EXERCISE REQUIREMENTS
Write out the entire listing exactly, so that each line matches the original.

*** EXCERPTED DATA Section Begins ***

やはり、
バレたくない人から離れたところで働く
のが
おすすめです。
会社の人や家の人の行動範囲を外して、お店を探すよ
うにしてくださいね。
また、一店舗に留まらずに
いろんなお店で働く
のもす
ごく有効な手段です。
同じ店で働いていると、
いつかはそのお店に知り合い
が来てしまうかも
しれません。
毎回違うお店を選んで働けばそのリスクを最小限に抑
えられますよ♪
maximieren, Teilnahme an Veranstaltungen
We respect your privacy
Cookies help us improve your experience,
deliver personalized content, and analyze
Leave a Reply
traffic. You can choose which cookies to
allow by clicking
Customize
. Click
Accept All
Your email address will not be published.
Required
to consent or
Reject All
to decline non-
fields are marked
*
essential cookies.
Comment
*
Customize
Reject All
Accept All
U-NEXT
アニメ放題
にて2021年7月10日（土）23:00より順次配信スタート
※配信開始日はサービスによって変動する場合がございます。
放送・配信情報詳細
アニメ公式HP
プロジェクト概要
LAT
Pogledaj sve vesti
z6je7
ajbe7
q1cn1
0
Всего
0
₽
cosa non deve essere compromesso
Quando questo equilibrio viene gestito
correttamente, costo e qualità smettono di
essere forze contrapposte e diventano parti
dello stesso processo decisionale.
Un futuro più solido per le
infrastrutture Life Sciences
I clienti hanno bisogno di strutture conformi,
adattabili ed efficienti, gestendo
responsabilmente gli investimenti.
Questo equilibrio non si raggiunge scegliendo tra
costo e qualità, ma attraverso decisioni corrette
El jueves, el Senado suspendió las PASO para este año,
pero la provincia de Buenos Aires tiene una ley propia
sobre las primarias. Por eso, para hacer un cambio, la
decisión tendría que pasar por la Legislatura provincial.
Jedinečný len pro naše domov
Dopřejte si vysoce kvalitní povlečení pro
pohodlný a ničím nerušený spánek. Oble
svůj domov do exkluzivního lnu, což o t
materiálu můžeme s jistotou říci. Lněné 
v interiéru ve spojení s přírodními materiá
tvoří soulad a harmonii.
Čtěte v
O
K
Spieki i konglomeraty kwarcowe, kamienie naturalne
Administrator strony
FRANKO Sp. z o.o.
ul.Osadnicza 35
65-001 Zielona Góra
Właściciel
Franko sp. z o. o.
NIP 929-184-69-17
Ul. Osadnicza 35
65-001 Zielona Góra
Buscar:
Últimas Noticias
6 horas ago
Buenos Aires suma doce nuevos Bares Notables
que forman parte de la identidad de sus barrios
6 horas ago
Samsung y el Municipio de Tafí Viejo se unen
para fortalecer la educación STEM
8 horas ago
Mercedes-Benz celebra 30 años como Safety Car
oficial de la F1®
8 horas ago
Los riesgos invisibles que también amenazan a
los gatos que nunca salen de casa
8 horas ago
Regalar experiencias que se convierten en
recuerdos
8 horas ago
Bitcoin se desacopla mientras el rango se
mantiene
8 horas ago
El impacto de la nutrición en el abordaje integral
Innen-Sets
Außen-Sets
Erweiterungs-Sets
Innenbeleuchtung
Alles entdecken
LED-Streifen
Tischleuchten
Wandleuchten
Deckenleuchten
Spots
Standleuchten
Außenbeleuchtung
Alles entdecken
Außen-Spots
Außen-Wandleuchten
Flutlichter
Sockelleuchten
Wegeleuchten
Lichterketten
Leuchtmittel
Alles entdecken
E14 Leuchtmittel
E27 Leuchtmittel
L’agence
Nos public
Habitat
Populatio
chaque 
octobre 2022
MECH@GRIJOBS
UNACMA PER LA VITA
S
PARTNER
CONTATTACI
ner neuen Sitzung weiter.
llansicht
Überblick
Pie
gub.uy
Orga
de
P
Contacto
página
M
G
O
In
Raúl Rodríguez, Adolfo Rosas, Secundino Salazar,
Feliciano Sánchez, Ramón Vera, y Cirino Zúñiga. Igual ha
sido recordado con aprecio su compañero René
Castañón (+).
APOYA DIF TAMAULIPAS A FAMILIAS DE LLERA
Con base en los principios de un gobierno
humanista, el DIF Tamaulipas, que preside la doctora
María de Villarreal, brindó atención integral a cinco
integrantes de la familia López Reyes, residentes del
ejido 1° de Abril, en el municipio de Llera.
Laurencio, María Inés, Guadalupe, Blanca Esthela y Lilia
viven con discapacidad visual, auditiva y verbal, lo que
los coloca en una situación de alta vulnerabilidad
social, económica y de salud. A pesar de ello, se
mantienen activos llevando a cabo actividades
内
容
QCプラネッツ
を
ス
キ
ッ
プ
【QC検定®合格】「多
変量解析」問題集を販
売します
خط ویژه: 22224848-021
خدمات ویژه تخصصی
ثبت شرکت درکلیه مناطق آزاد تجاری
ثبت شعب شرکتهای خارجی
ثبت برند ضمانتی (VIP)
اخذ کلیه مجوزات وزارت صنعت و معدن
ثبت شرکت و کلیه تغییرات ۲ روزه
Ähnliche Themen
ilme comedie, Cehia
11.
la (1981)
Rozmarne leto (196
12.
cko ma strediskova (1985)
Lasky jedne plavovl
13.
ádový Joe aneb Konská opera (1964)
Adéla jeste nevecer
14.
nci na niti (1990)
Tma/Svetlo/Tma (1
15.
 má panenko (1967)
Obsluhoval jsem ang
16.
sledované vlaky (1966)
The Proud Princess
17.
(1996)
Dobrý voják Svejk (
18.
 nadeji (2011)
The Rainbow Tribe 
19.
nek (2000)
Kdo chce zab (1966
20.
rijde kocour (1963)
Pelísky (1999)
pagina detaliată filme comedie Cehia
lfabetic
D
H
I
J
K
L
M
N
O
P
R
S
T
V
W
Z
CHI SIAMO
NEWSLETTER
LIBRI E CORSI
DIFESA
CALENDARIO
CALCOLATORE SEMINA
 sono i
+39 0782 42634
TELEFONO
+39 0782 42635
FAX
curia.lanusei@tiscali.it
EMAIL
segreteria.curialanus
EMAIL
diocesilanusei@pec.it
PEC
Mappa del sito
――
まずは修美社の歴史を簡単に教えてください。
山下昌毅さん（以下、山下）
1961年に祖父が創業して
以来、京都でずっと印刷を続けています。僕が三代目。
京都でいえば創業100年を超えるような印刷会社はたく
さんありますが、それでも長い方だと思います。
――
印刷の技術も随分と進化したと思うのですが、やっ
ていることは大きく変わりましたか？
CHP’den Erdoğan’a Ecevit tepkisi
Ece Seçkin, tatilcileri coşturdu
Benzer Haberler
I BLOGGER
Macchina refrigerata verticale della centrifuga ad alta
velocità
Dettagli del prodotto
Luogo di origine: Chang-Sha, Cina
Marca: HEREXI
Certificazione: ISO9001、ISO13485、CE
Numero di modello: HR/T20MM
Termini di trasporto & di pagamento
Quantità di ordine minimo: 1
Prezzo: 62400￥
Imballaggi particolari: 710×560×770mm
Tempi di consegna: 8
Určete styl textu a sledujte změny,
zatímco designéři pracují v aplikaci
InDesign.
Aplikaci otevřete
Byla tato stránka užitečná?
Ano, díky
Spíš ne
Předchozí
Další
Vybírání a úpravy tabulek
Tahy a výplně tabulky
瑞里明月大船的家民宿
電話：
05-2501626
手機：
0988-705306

*** EXCERPTED DATA Section Ends ***

WRITTEN RESPONSE
やはり、
バレたくない人から離れたところで働く
のが
おすすめです。
会社の人や家の人の行動範囲を外して、お店を探すよ
うにしてくださいね。
また、一店舗に留まらずに
いろんなお店で働く
のもす
ごく有効な手段です。
同じ店で働いていると、
いつかはそのお店に知り合い
が来てしまうかも
しれません。
毎回違うお店を選んで働けばそのリスクを最小限に抑
えられますよ♪
maximieren, Teilnahme an Veranstaltungen
We respect your privacy
Cookies help us improve your experience,
deliver personalized content, and analyze
Leave a Reply
traffic. You can choose which cookies to
allow by clicking
Customize
. Click
Accept All
Your email address will not be published.
Required
to consent or
Reject All
to decline non-
fields are marked
*
essential cookies.
Comment
*
Customize
Reject All
Accept All
U-NEXT
アニメ放題
にて2021年7月10日（土）23:00より順次配信スタート
※配信開始日はサービスによって変動する場合がございます。
放送・配信情報詳細
アニメ公式HP
プロジェクト概要
LAT
Pogledaj sve vesti
z6je7
ajbe7
q1cn1
0
Всего
0
₽
cosa non deve essere compromesso
Quando questo equilibrio viene gestito
correttamente, costo e qualità smettono di
essere forze contrapposte e diventano parti
dello stesso processo decisionale.
Un futuro più solido per le
infrastrutture Life Sciences
I clienti hanno bisogno di strutture conformi,
adattabili ed efficienti, gestendo
responsabilmente gli investimenti.
Questo equilibrio non si raggiunge scegliendo tra
costo e qualità, ma attraverso decisioni corrette
El jueves, el Senado suspendió las PASO para este año,
pero la provincia de Buenos Aires tiene una ley propia
sobre las primarias. Por eso, para hacer un cambio, la
decisión tendría que pasar por la Legislatura provincial.
Jedinečný len pro naše domov
Dopřejte si vysoce kvalitní povlečení pro
pohodlný a ničím nerušený spánek. Oble
svůj domov do exkluzivního lnu, což o t
materiálu můžeme s jistotou říci. Lněné 
v interiéru ve spojení s přírodními materiá
tvoří soulad a harmonii.
Čtěte v
O
K
Spieki i konglomeraty kwarcowe, kamienie naturalne
Administrator strony
FRANKO Sp. z o.o.
ul.Osadnicza 35
65-001 Zielona Góra
Właściciel
Franko sp. z o. o.
NIP 929-184-69-17
Ul. Osadnicza 35
65-001 Zielona Góra
Buscar:
Últimas Noticias
6 horas ago
Buenos Aires suma doce nuevos Bares Notables
que forman parte de la identidad de sus barrios
6 horas ago
Samsung y el Municipio de Tafí Viejo se unen
para fortalecer la educación STEM
8 horas ago
Mercedes-Benz celebra 30 años como Safety Car
oficial de la F1®
8 horas ago
Los riesgos invisibles que también amenazan a
los gatos que nunca salen de casa
8 horas ago
Regalar experiencias que se convierten en
recuerdos
8 horas ago
Bitcoin se desacopla mientras el rango se
mantiene
8 horas ago
El impacto de la nutrición en el abordaje integral
Innen-Sets
Außen-Sets
Erweiterungs-Sets
Innenbeleuchtung
Alles entdecken
LED-Streifen
Tischleuchten
Wandleuchten
Deckenleuchten
Spots
Standleuchten
Außenbeleuchtung
Alles entdecken
Außen-Spots
Außen-Wandleuchten
Flutlichter
Sockelleuchten
Wegeleuchten
Lichterketten
Leuchtmittel
Alles entdecken
E14 Leuchtmittel
E27 Leuchtmittel
L’agence
Nos public
Habitat
Populatio
chaque 
octobre 2022
MECH@GRIJOBS
UNACMA PER LA VITA
S
PARTNER
CONTATTACI
ner neuen Sitzung weiter.
llansicht
Überblick
Pie
gub.uy
Orga
de
P
Contacto
página
M
G
O
In
Raúl Rodríguez, Adolfo Rosas, Secundino Salazar,
Feliciano Sánchez, Ramón Vera, y Cirino Zúñiga. Igual ha
sido recordado con aprecio su compañero René
Castañón (+).
APOYA DIF TAMAULIPAS A FAMILIAS DE LLERA
Con base en los principios de un gobierno
humanista, el DIF Tamaulipas, que preside la doctora
María de Villarreal, brindó atención integral a cinco
integrantes de la familia López Reyes, residentes del
ejido 1° de Abril, en el municipio de Llera.
Laurencio, María Inés, Guadalupe, Blanca Esthela y Lilia
viven con discapacidad visual, auditiva y verbal, lo que
los coloca en una situación de alta vulnerabilidad
social, económica y de salud. A pesar de ello, se
mantienen activos llevando a cabo actividades
内
容
QCプラネッツ
を
ス
キ
ッ
プ
【QC検定®合格】「多
変量解析」問題集を販
売します
خط ویژه: 22224848-021
خدمات ویژه تخصصی
ثبت شرکت درکلیه مناطق آزاد تجاری
ثبت شعب شرکتهای خارجی
ثبت برند ضمانتی (VIP)
اخذ کلیه مجوزات وزارت صنعت و معدن
ثبت شرکت و کلیه تغییرات ۲ روزه
Ähnliche Themen
ilme comedie, Cehia
11.
la (1981)
Rozmarne leto (196
12.
cko ma strediskova (1985)
Lasky jedne plavovl
13.
ádový Joe aneb Konská opera (1964)
Adéla jeste nevecer
14.
nci na niti (1990)
Tma/Svetlo/Tma (1
15.
 má panenko (1967)
Obsluhoval jsem ang
16.
sledované vlaky (1966)
The Proud Princess
17.
(1996)
Dobrý voják Svejk (
18.
 nadeji (2011)
The Rainbow Tribe 
19.
nek (2000)
Kdo chce zab (1966
20.
rijde kocour (1963)
Pelísky (1999)
pagina detaliată filme comedie Cehia
lfabetic
D
H
I
J
K
L
M
N
O
P
R
S
T
V
W
Z
CHI SIAMO
NEWSLETTER
LIBRI E CORSI
DIFESA
CALENDARIO
CALCOLATORE SEMINA
 sono i
+39 0782 42634
TELEFONO
+39 0782 42635
FAX
curia.lanusei@tiscali.it
EMAIL
segreteria.curialanus
EMAIL
diocesilanusei@pec.it
PEC
Mappa del sito
――
まずは修美社の歴史を簡単に教えてください。
山下昌毅さん（以下、山下）
1961年に祖父が創業して
以来、京都でずっと印刷を続けています。僕が三代目。
京都でいえば創業100年を超えるような印刷会社はたく
さんありますが、それでも長い方だと思います。
――
印刷の技術も随分と進化したと思うのですが、やっ
ていることは大きく変わりましたか？
CHP’den Erdoğan’a Ecevit tepkisi
Ece Seçkin, tatilcileri coşturdu
Benzer Haberler
I BLOGGER
Macchina refrigerata verticale della centrifuga ad alta
velocità
Dettagli del prodotto
Luogo di origine: Chang-Sha, Cina
Marca: HEREXI
Certificazione: ISO9001、ISO13485、CE
Numero di modello: HR/T20MM
Termini di trasporto & di pagamento
Quantità di ordine minimo: 1
Prezzo: 62400￥
Imballaggi particolari: 710×560×770mm
Tempi di consegna: 8
Určete styl textu a sledujte změny,
zatímco designéři pracují v aplikaci
InDesign.
Aplikaci otevřete
Byla tato stránka užitečná?
Ano, díky
Spíš ne
Předchozí
Další
Vybírání a úpravy tabulek
Tahy a výplně tabulky
瑞里明月大船的家民宿
電話：
05-2501626
手機：
0988-705306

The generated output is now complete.